While the support is making this screw motion, the wheel to be cut becomes | rotated around its axis by a certain amount. The size of the screwing of the Supports and the rotation of the workpiece are determined from the »axis plan«. Her mutual legal dependence can be achieved through various constructive means be e.g. B. by change gears or by 'lifting disks.

When setting the axes, make sure that they are all in one elevation Intersect points and are parallel in plan.

The heads and feet can be planed one after the other. But the transmission can also be set up so that the support from the helical movement of one auxiliary axoids is converted into that of the second, so that each time a complete tooth flank is planed.

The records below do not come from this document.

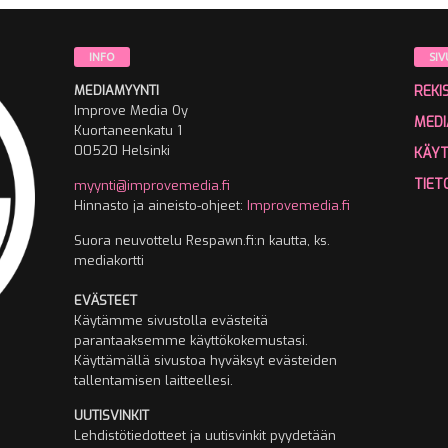
INFO
SIV
MEDIAMYYNTI
REKI
Improve Media Oy
MEDI
Kuortaneenkatu 1
00520 Helsinki
KÄY
TIET
myynti@improvemedia.fi
Hinnasto ja aineisto-ohjeet:
Improvemedia.fi
Suora neuvottelu Respawn.fi:n kautta, ks.
mediakortti
EVÄSTEET
Käytämme sivustolla evästeitä
parantaaksemme käyttökokemustasi.
Käyttämällä sivustoa hyväksyt evästeiden
tallentamisen laitteellesi.
UUTISVINKIT
Lehdistötiedotteet ja uutisvinkit pyydetään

The finished planing of the helical gear can also be done in such a way that the Support with the planing steel is completely fixed and the workpiece around a certain Axis, namely the axis of the auxiliary axoid, in the opposite sense as before every bump of the plane steel a small screw movement and at the same time around his own axis receives a small rotary movement, both of which are derived from the "axis plan" have it determined accordingly.

Claims (2)

Patent claims: 1. helical gear, characterized in that the tooth flanks by grinding a helical surface (auxiliary axoid) on the axoid of the wheel (rotational hyperboloid) are formed by a generatrix of the helical surface, for the purpose of to achieve a straight mesh over the entire tooth flank. : 2. A method for producing a helical gear according to claim 1, characterized marked that either a reciprocating planer steel with each advance planes a generating line of the tooth flank, with the support carrying the planing steel after a back and forth of the steel around an axis which is skewed to the axis of the straight steel guide and has a specific position around a specific one The amount is screwed further and the wheel itself continues to advance by a certain amount around its own axis is rotated, or vice versa, that the machining with constant relative movement between workpiece and tool with stationary support due to the required guidance of the workpiece is made. 1 sheet of drawings.